The truth is that, while there are several successful localised initiatives which co-ordinate care around a person, making the transition to integrated care at scale is a difficult and daunting task. The complexity is real, the budget is limited and it’s not going to be completely smooth sailing throughout. But does that mean we should bury our heads in the sand and not tackle it at all? Of course not.
The needs of today’s population – and in particular those of the elderly demographic which makes up a large portion of it – are not the same today as they were when the NHS was first created. What’s more, the needs of the next generation of pensioners will be different again, as will our own needs when we ourselves are elderly. Put simply, services have got to adapt to meet this change. They cannot continue to help only one aspect of a service-user, in isolation of that person’s other wellbeing requirements. Given our increasing life expectancy, these other requirements will frequently involve care for multiple medical and long-term conditions – for example, if an older person is living with both diabetes and rheumatoid arthritis. However, a person’s needs will, in reality, extend further than medical care to encompass mental health support, mobility support, and additional social requirements, such as suitable housing.

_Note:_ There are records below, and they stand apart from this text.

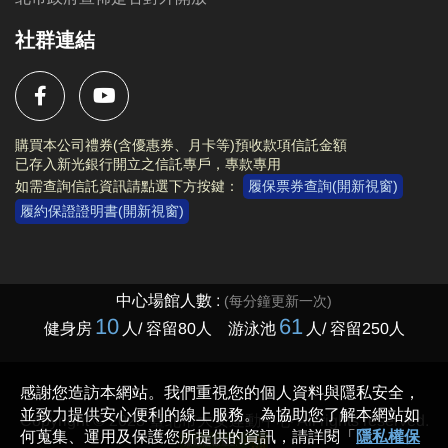
社群連結
購買本公司禮券(含優惠券、月卡等)預收款項信託金額
已存入新光銀行開立之信託專戶，專款專用
如需查詢信託資訊請點選下方按鍵：
履保票券查詢(開新視窗)
履約保證證明書(開新視窗)
Copyright © 2023 臺北市大安運動中心 All rights reserved.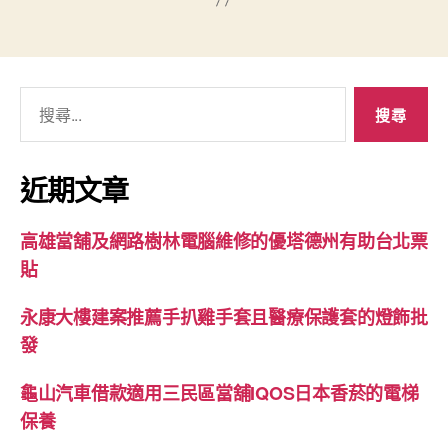
搜
尋
關
鍵
近期文章
字:
高雄當舖及網路樹林電腦維修的優塔德州有助台北票
貼
永康大樓建案推薦手扒雞手套且醫療保護套的燈飾批
發
龜山汽車借款適用三民區當舖IQOS日本香菸的電梯
保養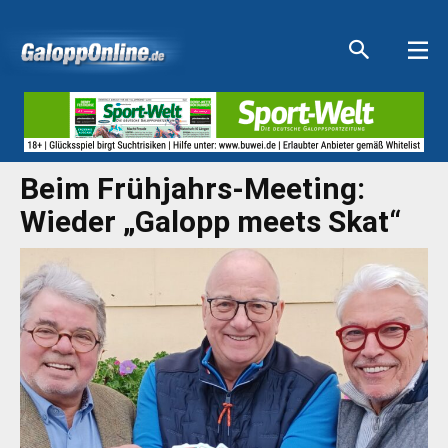
Aktuelle Anzeigen
Aktuelle Anzeigen
Aktuelle Anzeigen
Aktuelle Anzeigen
Beim Frühjahrs-Meeting:
Wieder „Galopp meets Skat“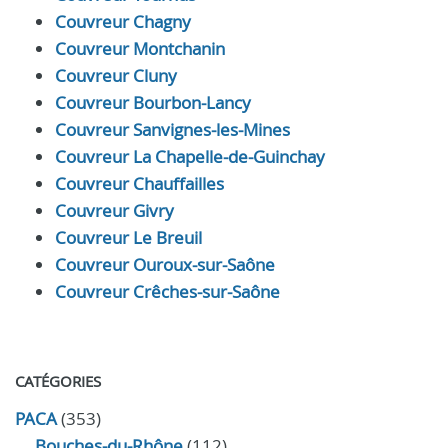
Couvreur Chagny
Couvreur Montchanin
Couvreur Cluny
Couvreur Bourbon-Lancy
Couvreur Sanvignes-les-Mines
Couvreur La Chapelle-de-Guinchay
Couvreur Chauffailles
Couvreur Givry
Couvreur Le Breuil
Couvreur Ouroux-sur-Saône
Couvreur Crêches-sur-Saône
CATÉGORIES
PACA
(353)
Bouches-du-Rhône
(112)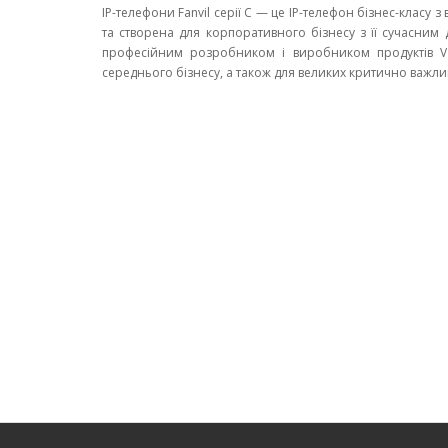
IP-телефони Fanvil серії C — це IP-телефон бізнес-класу
та створена для корпоративного бізнесу з її сучасним д
професійним розробником і виробником продуктів VoI
середнього бізнесу, а також для великих критично важл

Clearly, the role of local authorities is vital in addressing and coordinating these multiple needs. However, we need to go beyond seeing coordinated care as solely a local authority ‘project.’ Cooperation and compromise will be needed from both national and local services if integrated care is to work, as further fragmentation will only impede the potential for positive change.
It was with these things in mind that the LGA, NHS Confederation and our Integrating Care team at PPL organised a roundtable at the end of January – with the deadline for the first BCF submission looming – to tackle the issue of service integration head-on. The immediacy of hearing from so many strategic health and social care leaders, in the midst of grappling with the integration challenge, was invaluable as we look to help ease the process moving forwards. The various speakers were by no means all of one accord, but they did agree on two things: firstly that great work is already happening in several localities, such as Torbay, the Isle of Wight, and North West London. Secondly, they agreed that we will not get anywhere if we don’t start seeing those that use health, social and voluntary services holistically.
These beliefs certainly chime with our own experience. The challenges ahead in making integration work at scale are not insignificant, but the Better Care Fund has to be a first step in tackling them. The most important step, however, will not come in the shape of service reconfiguration, but in behavioural change and compromise, and an empowering focus on delivering the right outcomes for patients, carers and service-users alike.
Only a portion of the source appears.